What is the proof that any given unitary matrix can be converted as above?

Let $U$ be an arbitrary $2\times 2$ unitary matrix. This is equivalent to the rows/columns of $U$ forming an orthonormal system.

Let us write a generic $U$ as
$$U=\begin{pmatrix}a&b\\c&d\end{pmatrix}.$$
The constraints imposed on the coefficients $a,b,c,d$ by the requirement of $U$ being unitary are
$$|a|^2+|c|^2=1,\qquad |b|^2+|d|^2=1,\qquad a^* b+c^* d=0.$$
A pair of complex numbers $a,b\in\mathbb C$ satisfying $|a|^2+|b|^2=1$ can always be parametrized as
$$a=e^{i\alpha_{11}}\cos\theta,\qquad b=e^{i\alpha_{12}}\sin\theta,$$
for some real coefficients $\alpha_{ij},\theta\in\mathbb R$.

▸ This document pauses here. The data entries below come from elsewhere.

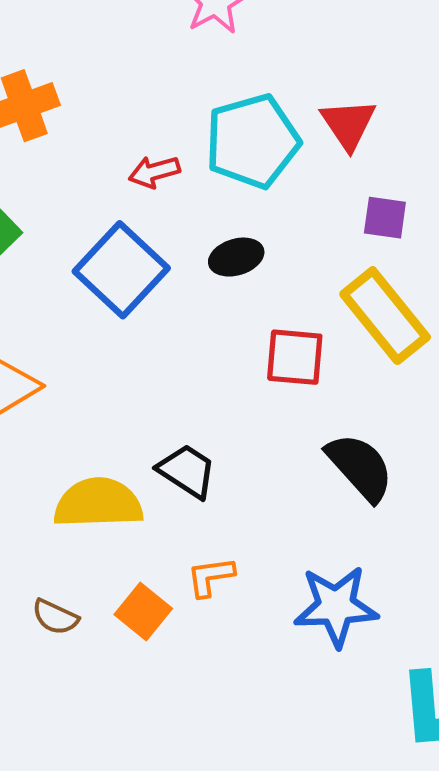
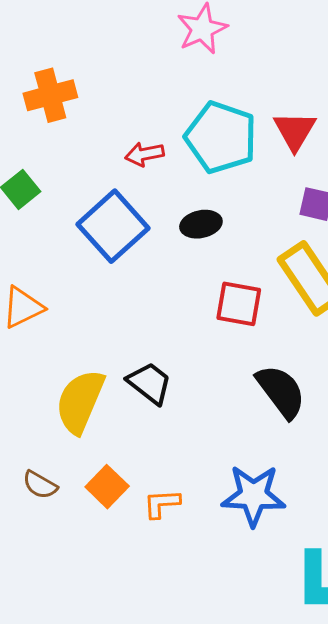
cyan pentagon: (252, 141) -> (221, 137), turned 30
yellow semicircle: (98, 503) -> (80, 401), turned -70
orange L-shape: (211, 577) -> (162, 504), moved

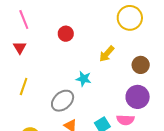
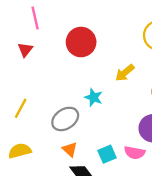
red circle: (66, 34) -> (81, 42), size x1.6
yellow line: (24, 87) -> (21, 108), moved

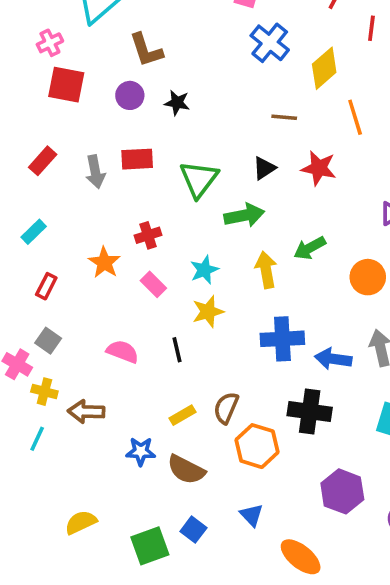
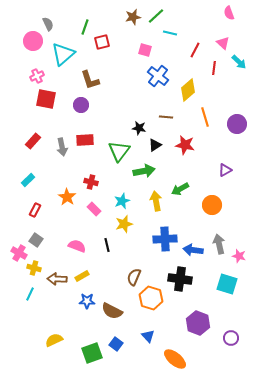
black star: (177, 103) -> (139, 128), moved
red cross: (148, 235) -> (91, 182), turned 32
yellow rectangle: (183, 415) -> (82, 276), moved

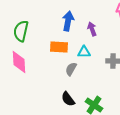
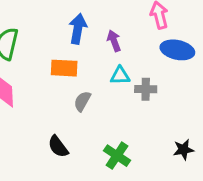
cyan triangle: (84, 52) -> (120, 76), moved
black semicircle: (68, 99) -> (58, 147), moved

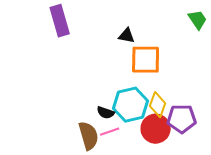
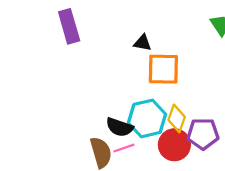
black semicircle: (106, 113) -> (120, 127), size x1.4

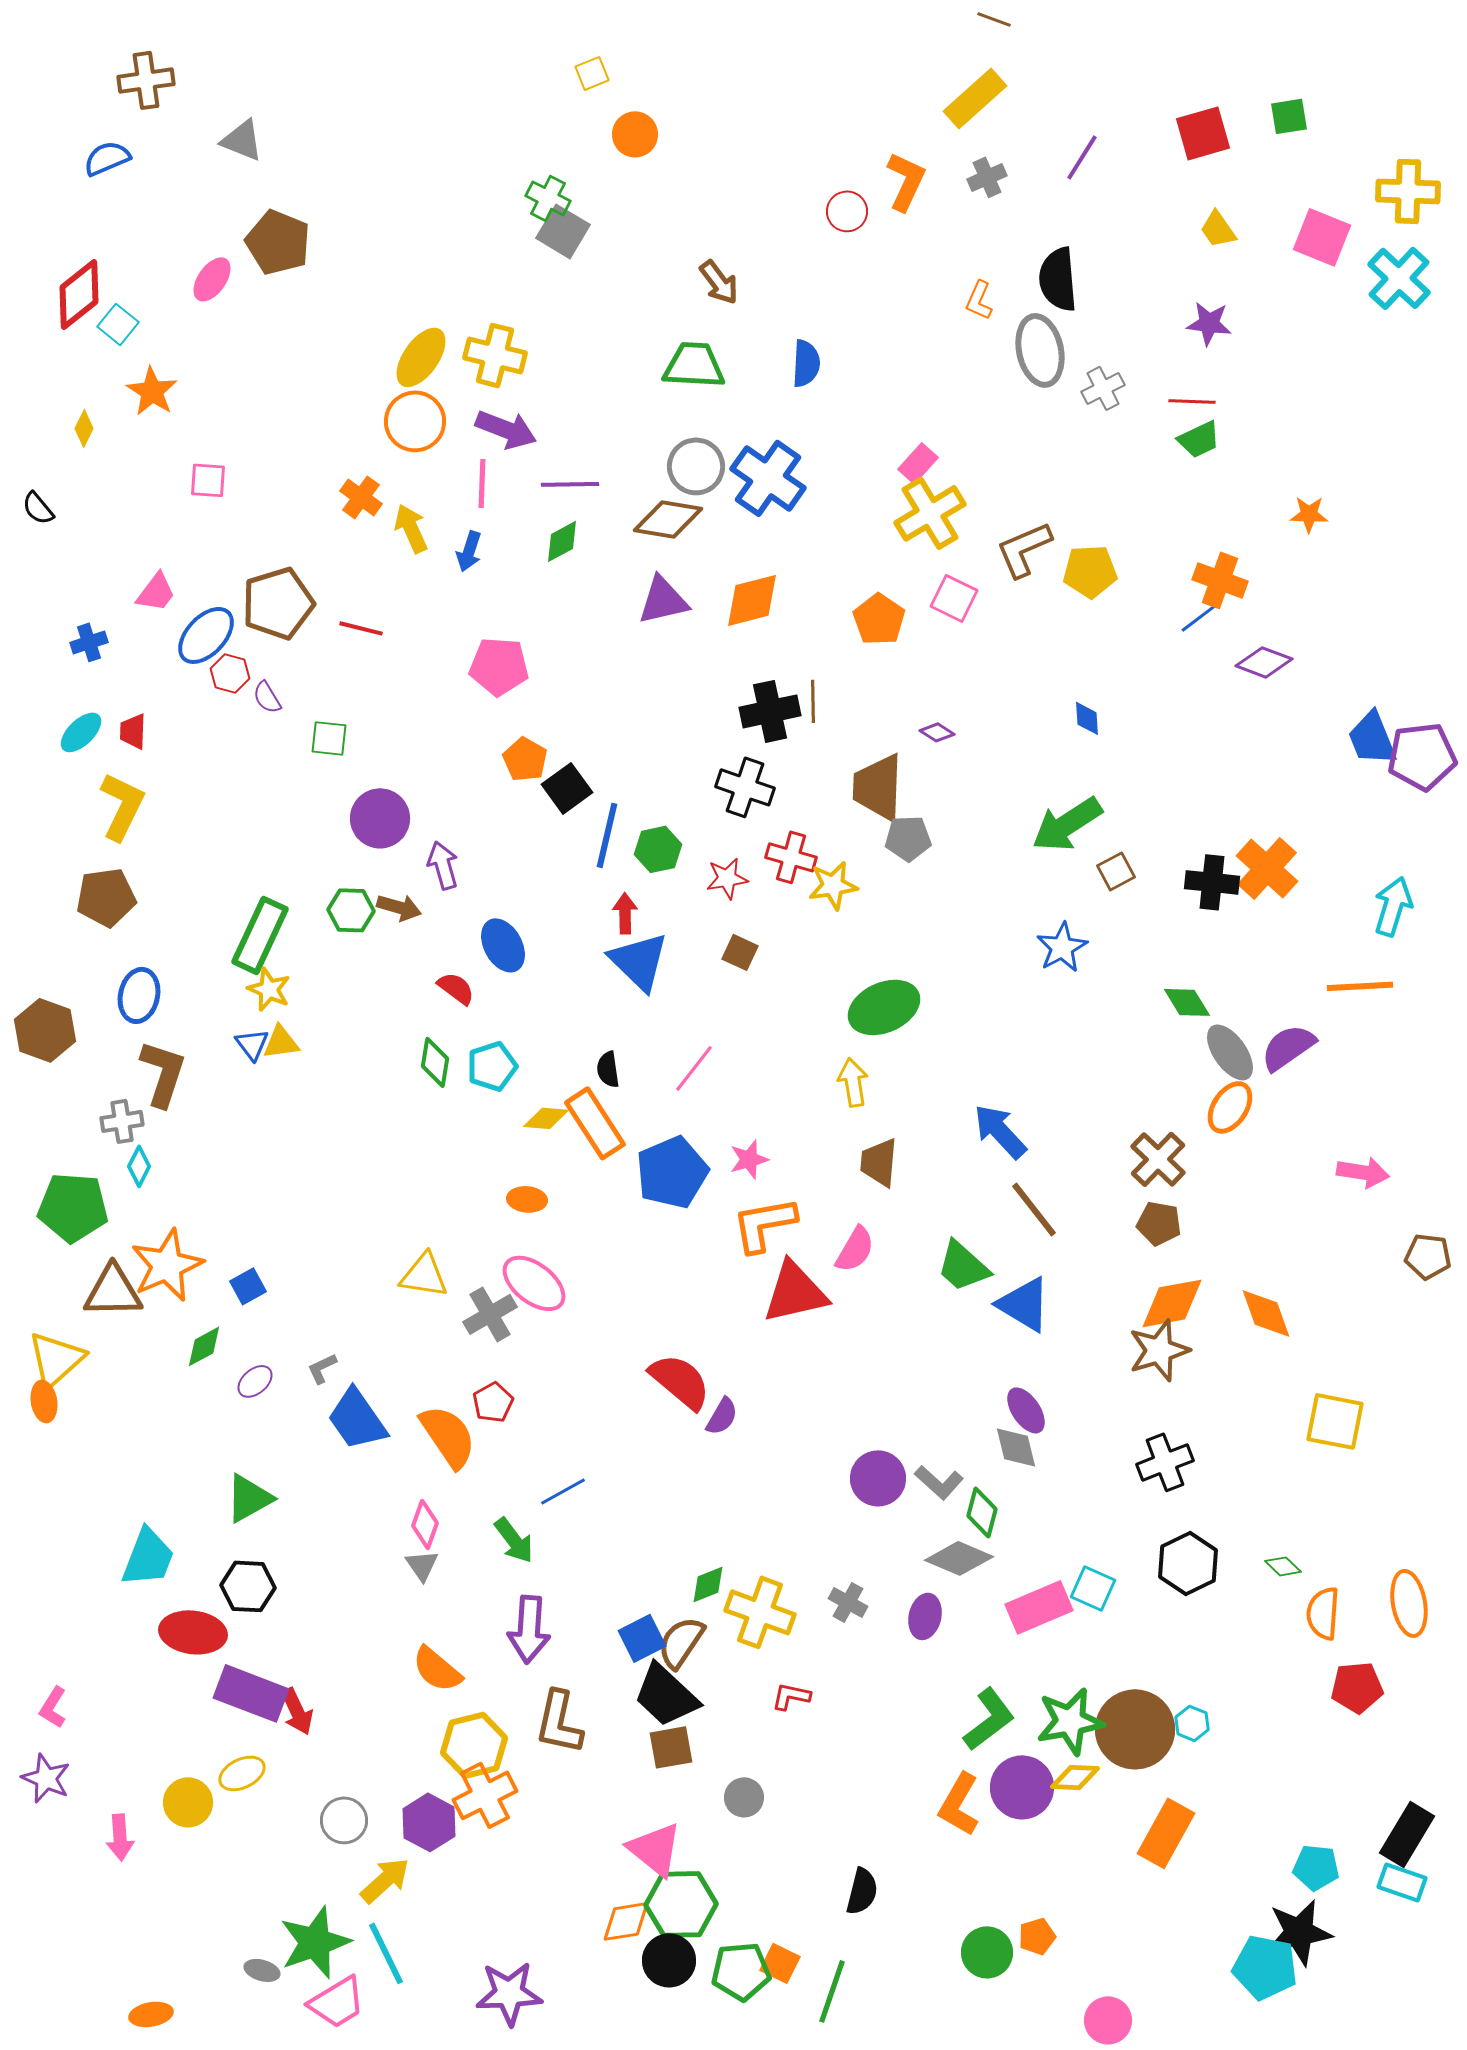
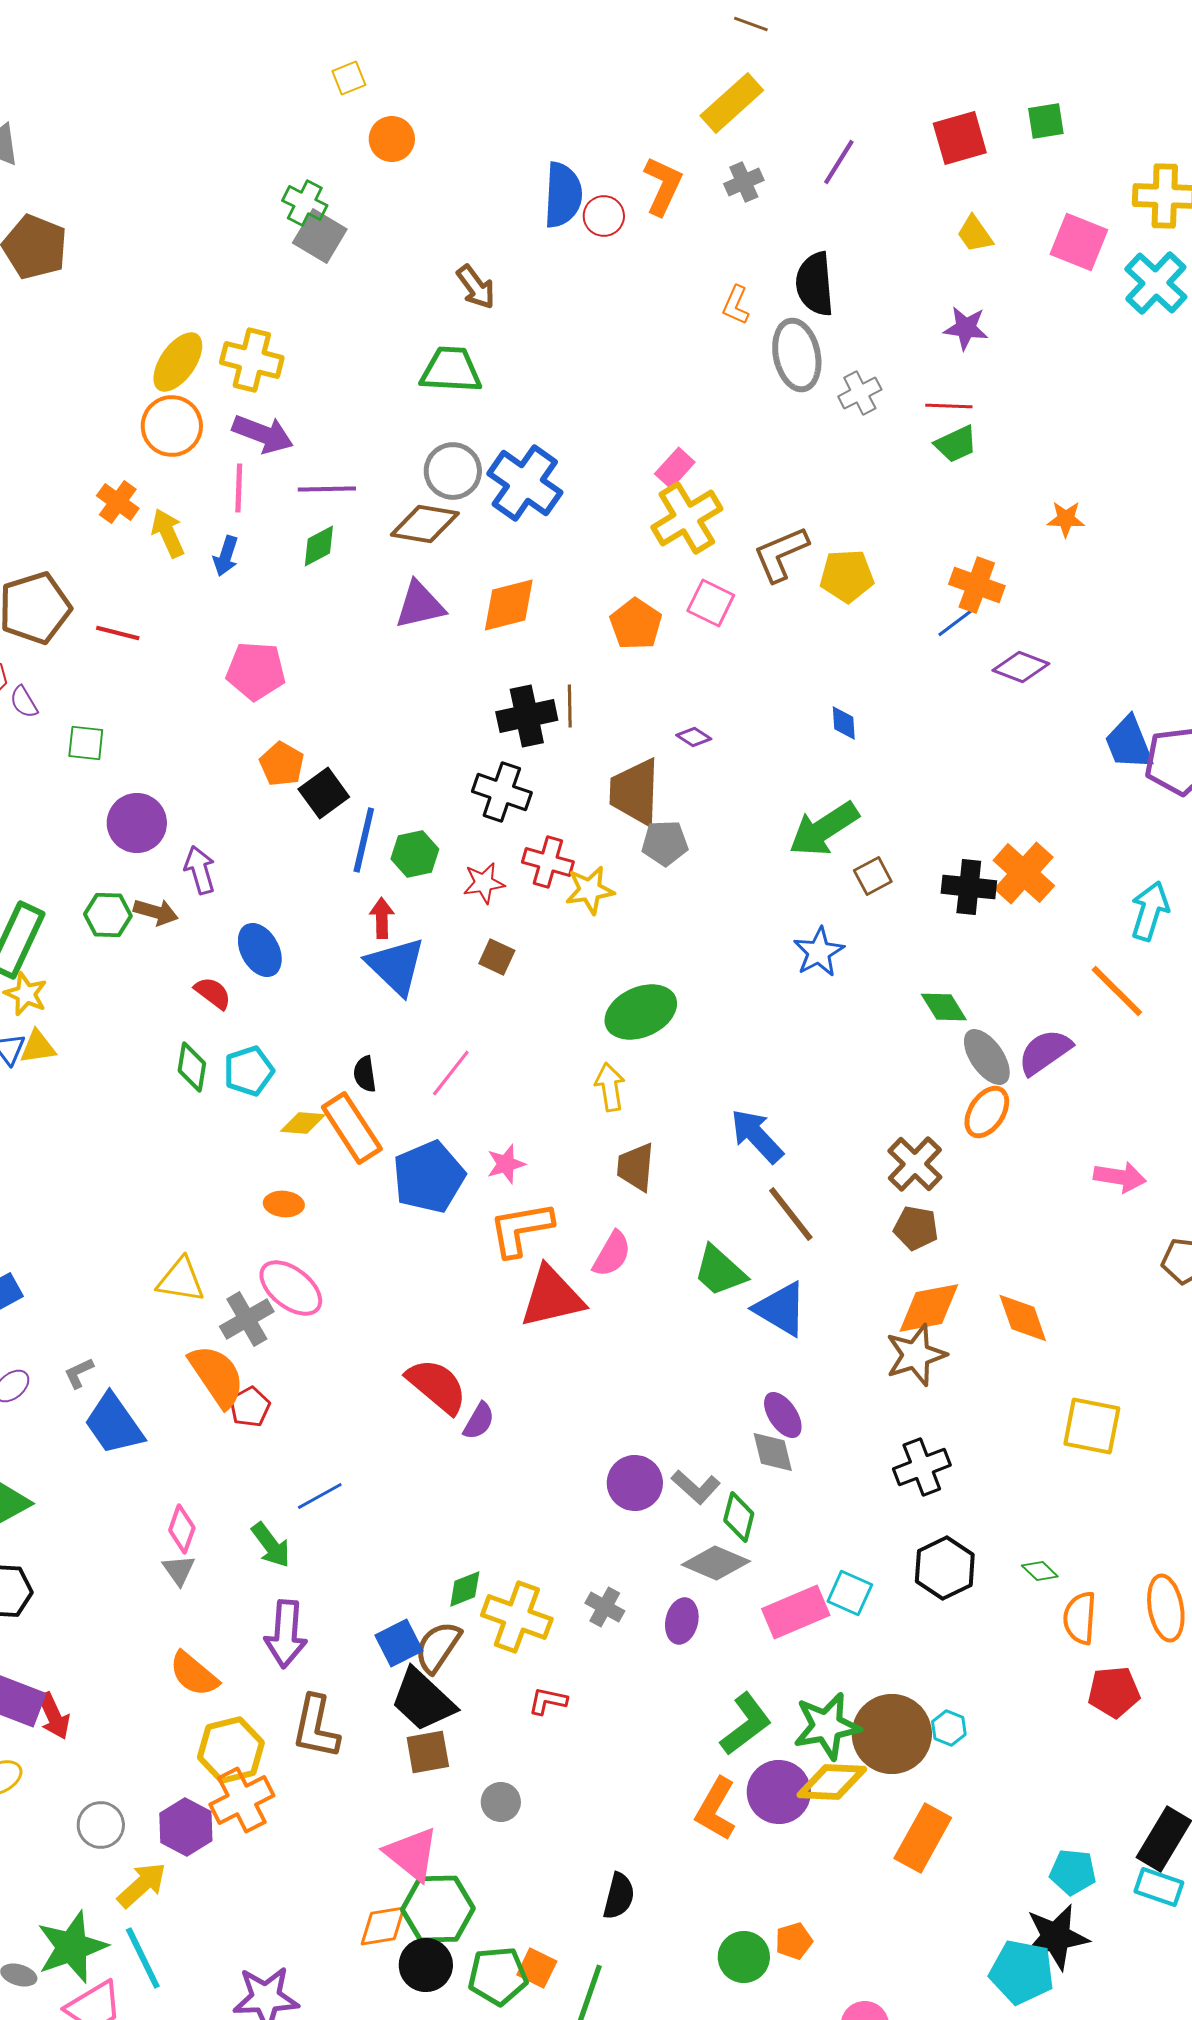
blue semicircle: (806, 363) -> (563, 195), moved, size x1.4
orange line: (1360, 986) -> (1117, 991), turned 48
orange semicircle: (448, 1436) -> (217, 1376), moved
yellow diamond: (1075, 1777) -> (832, 1782), size x1.4

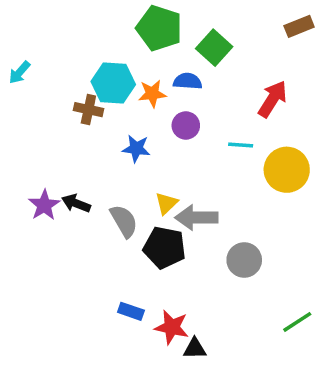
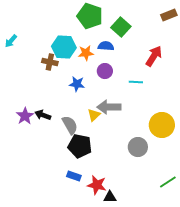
yellow circle: (287, 170) -> (162, 125), moved
gray arrow: (196, 218) -> (109, 107), moved
black pentagon: (165, 248) -> (80, 146), moved

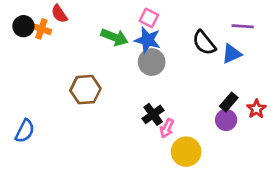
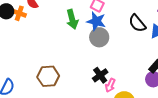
green arrow: (114, 37) -> (72, 19), turned 54
brown hexagon: (85, 90) -> (48, 76), moved

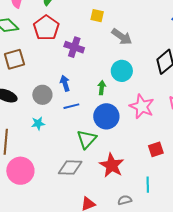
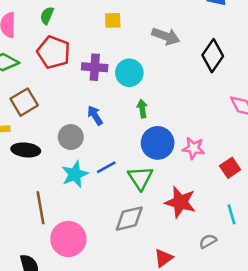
gray arrow: (122, 37) -> (166, 36), moved
cyan circle: (122, 71) -> (129, 73), moved
blue line: (71, 106) -> (106, 167), moved
pink star: (142, 106) -> (193, 148), moved, size x0.7
cyan star: (38, 123) -> (75, 174), size x1.5

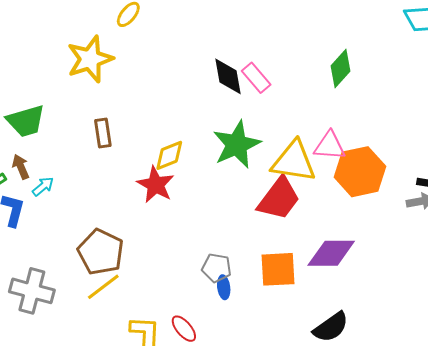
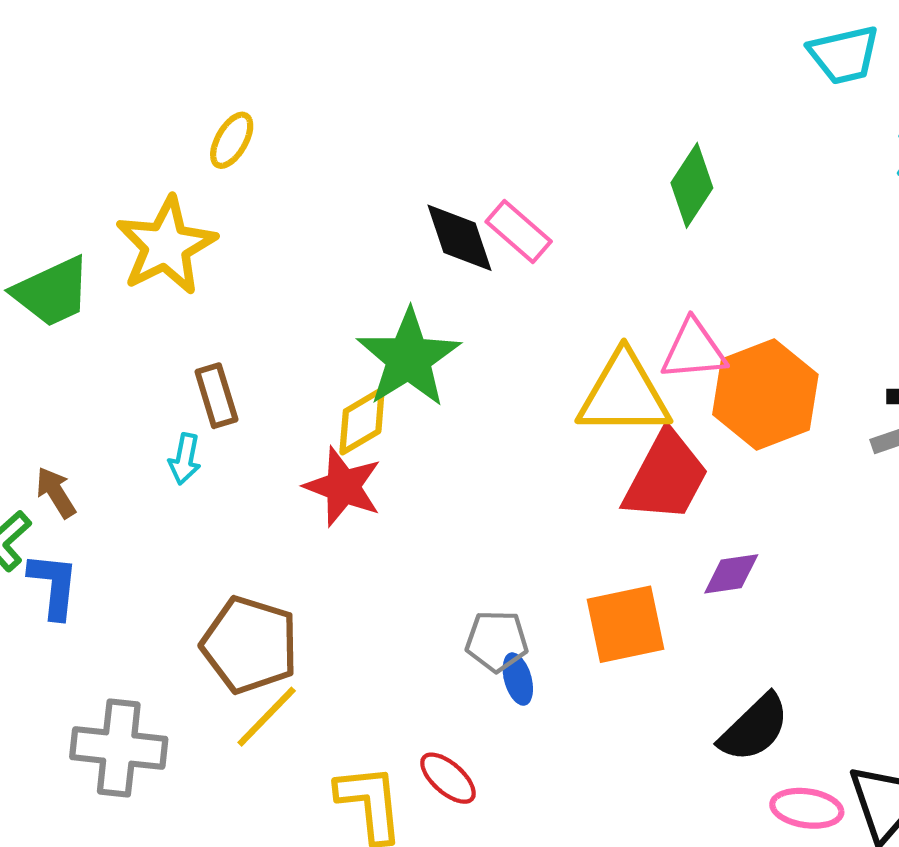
green trapezoid: (26, 121) -> (52, 292), moved
green star: (237, 145) -> (409, 358), moved
cyan arrow: (43, 186) -> (185, 459), moved, turned 150
red trapezoid: (279, 199) -> (666, 477), moved
purple diamond: (331, 253) -> (731, 574), size x0.6

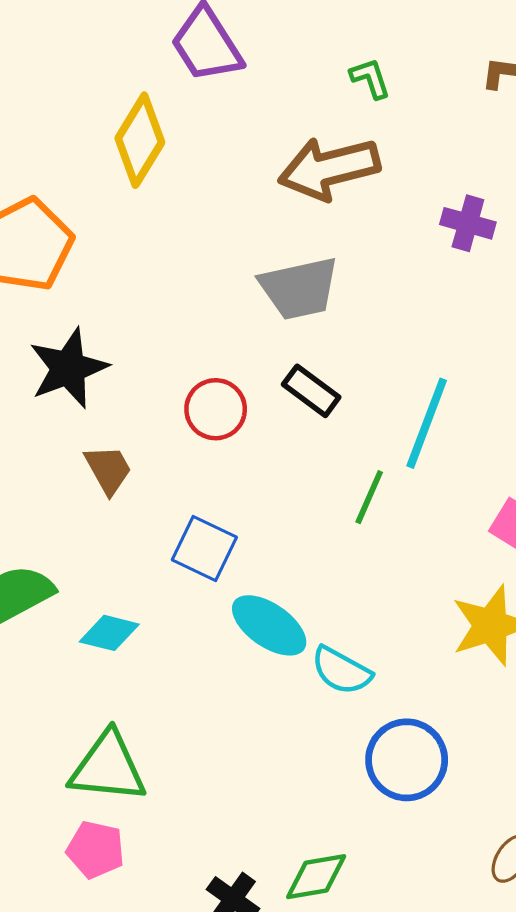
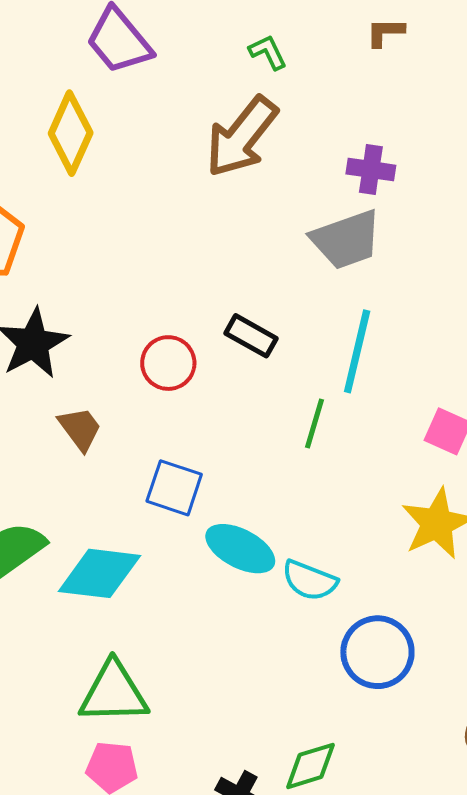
brown arrow: (329, 168) -> (242, 137), turned -30
gray trapezoid: (299, 288) -> (346, 240), moved
cyan diamond: (109, 633) -> (99, 573), size x1.6

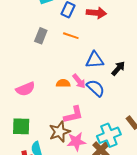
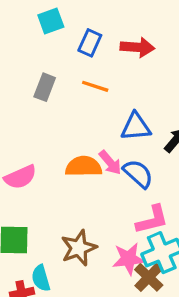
orange semicircle: (63, 83) -> (84, 167), size x1.5
pink L-shape: (73, 115) -> (152, 220), moved
pink star: (76, 142) -> (129, 259), moved

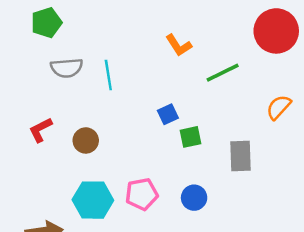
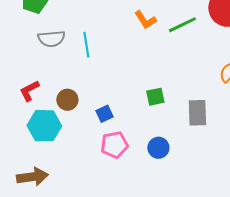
green line: (223, 73) -> (182, 25), moved
blue square: (168, 114) -> (104, 114), moved
cyan hexagon: (93, 200) -> (44, 126), moved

It follows that using only the normalization constraint (but without taking into account the orthogonality) we can parametrize $U$ as

$$U=\begin{pmatrix}e^{\alpha_{11}}\cos\theta& e^{\alpha_{12}}\sin\theta\\
e^{\alpha_{21}}\sin\theta & e^{\alpha_{22}}\cos\theta
\end{pmatrix}.$$

Requiring the columns to be orthogonal then gives the additional relation

$$e^{i(\alpha_{11}-\alpha_{12})}+e^{i(\alpha_{21}-\alpha_{22})}=0,$$
that is, $\alpha_{11}=\alpha_{12}+\alpha_{21}-\alpha_{22}+\pi$.

We conclude that $U$ is parametrized by *three* real parameters, here denoted $\theta,\alpha_{12},\alpha_{21},\alpha_{22}$.

To get the form you show you simply need to change variables as follows:

\begin{align}
\theta&=\gamma/2, \\
\alpha_{12} &= \alpha-\beta/2+\delta/2+\pi,\\
\alpha_{21} &= \alpha+\beta/2-\delta/2, \\
\alpha_{22} &= \alpha+\beta/2+\delta/2.
\end{align}

Like why there should be only 4 variables and not more or less?

While the above already proved this, it can be useful to know that this a special case of a more general result.

A generic unitary $n\times n$ matrix is specified by $n^2$ real parameters (see wiki page on the unitary group for more details).

An easy way to see this is again to remember that unitary matrices are characterised by their columns/rows forming an orthonormal system.
This amounts to $n$ real constraints (imposing each of the $n$ columns to be normalized), plus $\binom{n}{2}=n(n-1)/2$ additional *complex* constraints (imposing each pair of columns to be orthogonal). Each complex constraints amounts to two real constraints, so this sums up to a total of
$$n+2\binom{n}{2}=n+n(n-1)=n^2$$
real, *independent* constraints.

A generic $n\times n$ matrix is characterised by $n^2$ complex numbers, that is, $2n^2$ real numbers.

We conclude that the number of free parameters of a generic $n\times n$ unitary matrix is:
$$2n^2-n^2=n^2.$$

Going back to the simple $2\times 2$ case above, you can see how we get back the previous result because $2^2=4$ (you might also notice that to count parameters in the special case $2\times 2$ I used a different *ad-hoc* strategy, rather then the one showed here to get the count in the general case).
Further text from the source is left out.